● **Data provided**

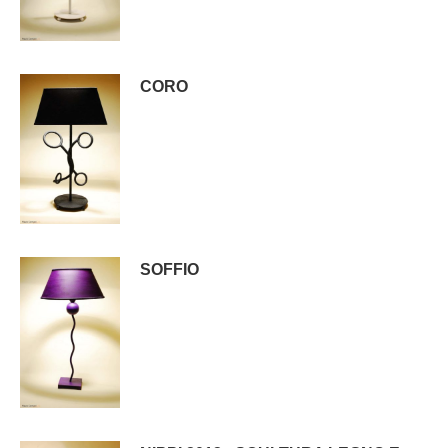
CORO
SOFFIO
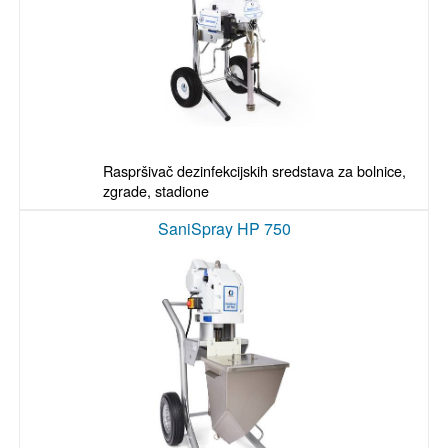
Raspršivač dezinfekcijskih sredstava za bolnice, 
zgrade, stadione
SaniSpray HP 750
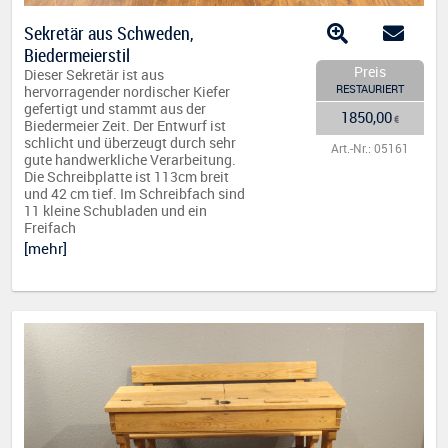
Sekretär aus Schweden,
Biedermeierstil
Preis
Dieser Sekretär ist aus
RESTAURIERT
hervorragender nordischer Kiefer
gefertigt und stammt aus der
1850,00
€
Biedermeier Zeit. Der Entwurf ist
schlicht und überzeugt durch sehr
Art.-Nr.: 05161
gute handwerkliche Verarbeitung.
Die Schreibplatte ist 113cm breit
und 42 cm tief. Im Schreibfach sind
11 kleine Schubladen und ein
Freifach
[mehr]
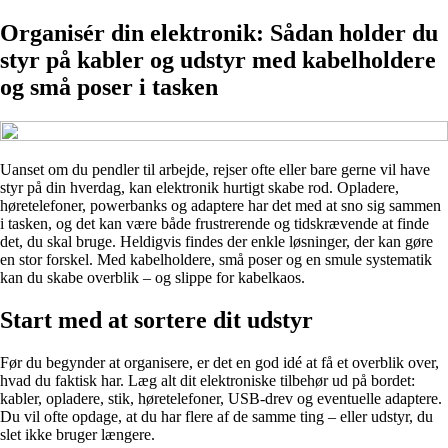
Organisér din elektronik: Sådan holder du
styr på kabler og udstyr med kabelholdere
og små poser i tasken
Uanset om du pendler til arbejde, rejser ofte eller bare gerne vil have
styr på din hverdag, kan elektronik hurtigt skabe rod. Opladere,
høretelefoner, powerbanks og adaptere har det med at sno sig sammen
i tasken, og det kan være både frustrerende og tidskrævende at finde
det, du skal bruge. Heldigvis findes der enkle løsninger, der kan gøre
en stor forskel. Med kabelholdere, små poser og en smule systematik
kan du skabe overblik – og slippe for kabelkaos.
Start med at sortere dit udstyr
Før du begynder at organisere, er det en god idé at få et overblik over,
hvad du faktisk har. Læg alt dit elektroniske tilbehør ud på bordet:
kabler, opladere, stik, høretelefoner, USB-drev og eventuelle adaptere.
Du vil ofte opdage, at du har flere af de samme ting – eller udstyr, du
slet ikke bruger længere.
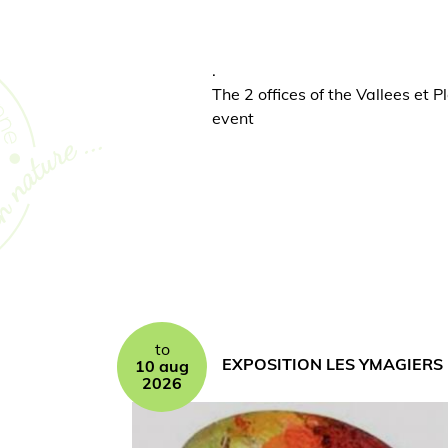
.
The 2 offices of the Vallees et 
event
to
EXPOSITION LES YMAGIERS
10 aug
2026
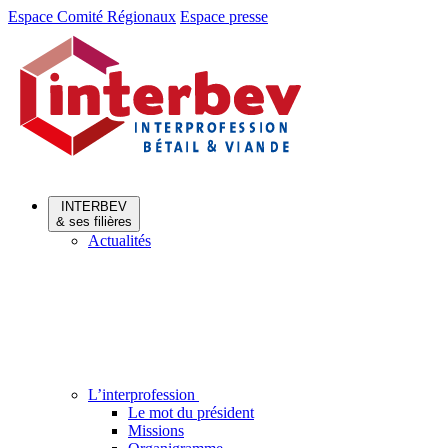
Aller
Aller
Espace Comité Régionaux
Espace presse
au
au
menu
contenu
INTERBEV
& ses filières
Actualités
L’interprofession
Le mot du président
Missions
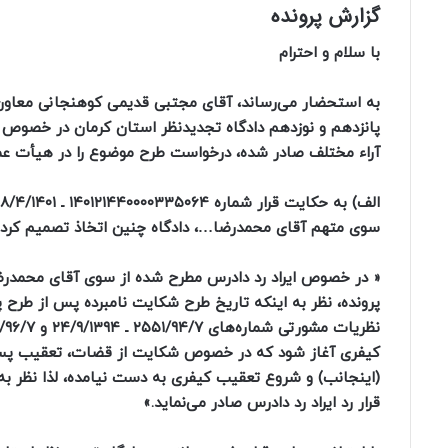
گزارش پرونده
با سلام و احترام
به استحضار می‌رساند، آقای مجتبی قدیمی کوهنجانی معاون
پانزدهم و نوزدهم دادگاه تجدیدنظر استان کرمان در خصوص م
آراء مختلف صادر شده، درخواست طرح موضوع را در هیأت عم
سوی متهم آقای محمدرضا…، دادگاه چنین اتخاذ تصمیم کرد
« در خصوص ایراد رد دادرس مطرح شده از سوی آقای محمدرض
پرونده، نظر به اینکه تاریخ طرح شکایت نامبرده پس از طرح پ
کیفری آغاز شود که در خصوص شکایت از قضات، تعقیب پس از 
قرار رد ایراد رد دادرس صادر می‌نماید.»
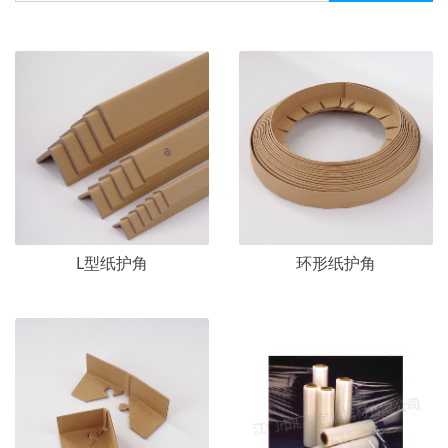
L型纸护角
环形纸护角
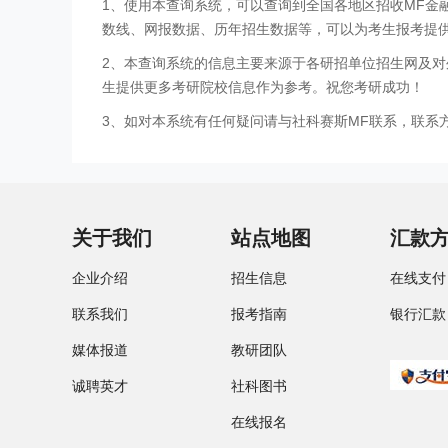
1、使用本查询系统，可以查询到全国各地区招收MF
数线、网报数据、历年招生数据等，可以为考生报考提
2、本查询系统的信息主要来源于各研招单位招生网及对
生提供更多考研院校信息作为参考。祝您考研成功！
3、如对本系统有任何疑问请与社科赛斯MF联系，联系方式：
关于我们
站点地图
汇款
企业介绍
招生信息
在线支付
联系我们
报考指南
银行汇款
媒体报道
教研团队
诚聘英才
社科图书
在线报名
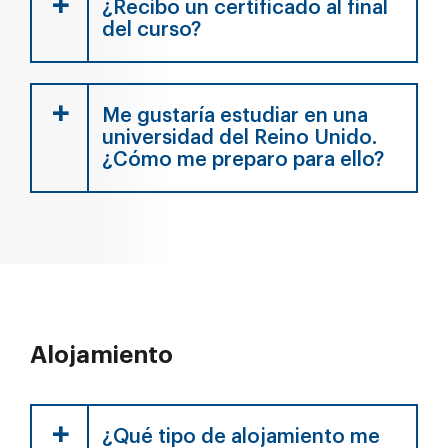
¿Recibo un certificado al final
del curso?
Me gustaría estudiar en una
universidad del Reino Unido.
¿Cómo me preparo para ello?
Alojamiento
¿Qué tipo de alojamiento me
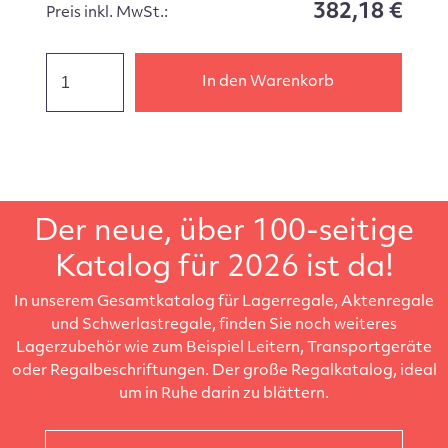
382,18 €
Preis inkl. MwSt.:
In den Warenkorb
Der neue, über 100-seitige
Katalog für 2026 ist da!
In unserem Gesamtkatalog für Lagerregale, Aktenregale
und Schwerlastregale, finden Sie noch weiteres
Lagerzubehör wie zum Beispiel Leitern, Transportgeräte
oder Regalbeschriftungen. Der große Regalkatalog, ideal
um in Ruhe darin zu blättern.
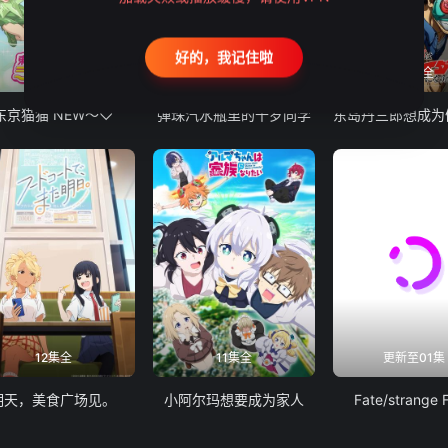
好的，我记住啦
12集全
13集全
24集全
东京猫猫 NEW～♡
弹珠汽水瓶里的千岁同学
12集全
11集全
更新至01集
明天，美食广场见。
小阿尔玛想要成为家人
Fate/strange 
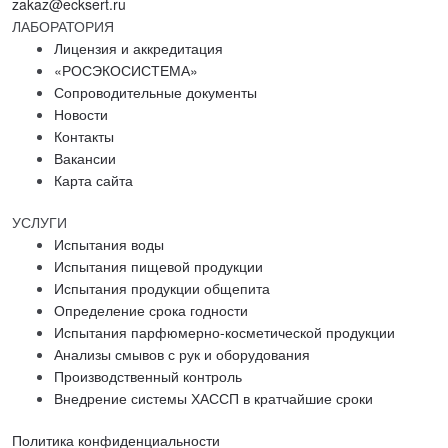
zakaz@ecksert.ru
ЛАБОРАТОРИЯ
Лицензия и аккредитация
«РОСЭКОСИСТЕМА»
Сопроводительные документы
Новости
Контакты
Вакансии
Карта сайта
УСЛУГИ
Испытания воды
Испытания пищевой продукции
Испытания продукции общепита
Определение срока годности
Испытания парфюмерно-косметической продукции
Анализы смывов с рук и оборудования
Производственный контроль
Внедрение системы ХАССП в кратчайшие сроки
Политика конфиденциальности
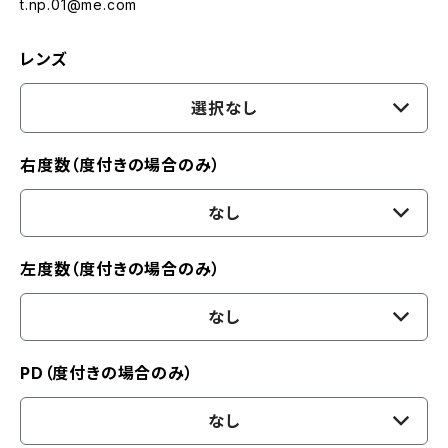
t.np.01@me.com
レンズ
選択なし
右度数（度付きの場合のみ）
なし
左度数（度付きの場合のみ）
なし
PD（度付きの場合のみ）
なし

● **The problem**
Make an exact printout of the listing above, omitting the images.

● **Solution to this task**
CORO
SOFFIO
Raspršivač dezinfekcijskih sredstava za bolnice, 
zgrade, stadione
SaniSpray HP 750
Sekretär aus Schweden,
Biedermeierstil
Preis
Dieser Sekretär ist aus
RESTAURIERT
hervorragender nordischer Kiefer
gefertigt und stammt aus der
1850,00
€
Biedermeier Zeit. Der Entwurf ist
schlicht und überzeugt durch sehr
Art.-Nr.: 05161
gute handwerkliche Verarbeitung.
Die Schreibplatte ist 113cm breit
und 42 cm tief. Im Schreibfach sind
11 kleine Schubladen und ein
Freifach
[mehr]
Organisér din elektronik: Sådan holder du
styr på kabler og udstyr med kabelholdere
og små poser i tasken
Uanset om du pendler til arbejde, rejser ofte eller bare gerne vil have
styr på din hverdag, kan elektronik hurtigt skabe rod. Opladere,
høretelefoner, powerbanks og adaptere har det med at sno sig sammen
i tasken, og det kan være både frustrerende og tidskrævende at finde
det, du skal bruge. Heldigvis findes der enkle løsninger, der kan gøre
en stor forskel. Med kabelholdere, små poser og en smule systematik
kan du skabe overblik – og slippe for kabelkaos.
Start med at sortere dit udstyr
Før du begynder at organisere, er det en god idé at få et overblik over,
hvad du faktisk har. Læg alt dit elektroniske tilbehør ud på bordet:
kabler, opladere, stik, høretelefoner, USB-drev og eventuelle adaptere.
Du vil ofte opdage, at du har flere af de samme ting – eller udstyr, du
slet ikke bruger længere.
.
The 2 offices of the Vallees et 
event
to
EXPOSITION LES YMAGIERS
10 aug
2026
Aller
Aller
Espace Comité Régionaux
Espace presse
au
au
menu
contenu
INTERBEV
& ses filières
Actualités
L’interprofession
Le mot du président
Missions
گزارش پرونده
با سلام و احترام
به استحضار می‌رساند، آقای مجتبی قدیمی کوهنجانی معاون
پانزدهم و نوزدهم دادگاه تجدیدنظر استان کرمان در خصوص م
آراء مختلف صادر شده، درخواست طرح موضوع را در هیأت عم
سوی متهم آقای محمدرضا…، دادگاه چنین اتخاذ تصمیم کرد
« در خصوص ایراد رد دادرس مطرح شده از سوی آقای محمدرض
پرونده، نظر به اینکه تاریخ طرح شکایت نامبرده پس از طرح پ
کیفری آغاز شود که در خصوص شکایت از قضات، تعقیب پس از 
قرار رد ایراد رد دادرس صادر می‌نماید.»
L型纸护角
环形纸护角
1、使用本查询系统，可以查询到全国各地区招收MF
数线、网报数据、历年招生数据等，可以为考生报考提
2、本查询系统的信息主要来源于各研招单位招生网及对
生提供更多考研院校信息作为参考。祝您考研成功！
3、如对本系统有任何疑问请与社科赛斯MF联系，联系方式：
关于我们
站点地图
汇款
企业介绍
招生信息
在线支付
联系我们
报考指南
银行汇款
媒体报道
教研团队
诚聘英才
社科图书
在线报名
¿Recibo un certificado al final
del curso?
Me gustaría estudiar en una
universidad del Reino Unido.
¿Cómo me preparo para ello?
Alojamiento
¿Qué tipo de alojamiento me
382,18 €
Preis inkl. MwSt.:
In den Warenkorb
Der neue, über 100-seitige
Katalog für 2026 ist da!
In unserem Gesamtkatalog für Lagerregale, Aktenregale
und Schwerlastregale, finden Sie noch weiteres
Lagerzubehör wie zum Beispiel Leitern, Transportgeräte
oder Regalbeschriftungen. Der große Regalkatalog, ideal
um in Ruhe darin zu blättern.
好的，我记住啦
12集全
13集全
24集全
东京猫猫 NEW～♡
弹珠汽水瓶里的千岁同学
12集全
11集全
更新至01集
明天，美食广场见。
小阿尔玛想要成为家人
Fate/strange 
zakaz@ecksert.ru
ЛАБОРАТОРИЯ
Лицензия и аккредитация
«РОСЭКОСИСТЕМА»
Сопроводительные документы
Новости
Контакты
Вакансии
Карта сайта
УСЛУГИ
Испытания воды
Испытания пищевой продукции
Испытания продукции общепита
Определение срока годности
Испытания парфюмерно-косметической продукции
Анализы смывов с рук и оборудования
Производственный контроль
Внедрение системы ХАССП в кратчайшие сроки
Политика конфиденциальности
t.np.01@me.com
レンズ
選択なし
右度数（度付きの場合のみ）
なし
左度数（度付きの場合のみ）
なし
PD（度付きの場合のみ）
なし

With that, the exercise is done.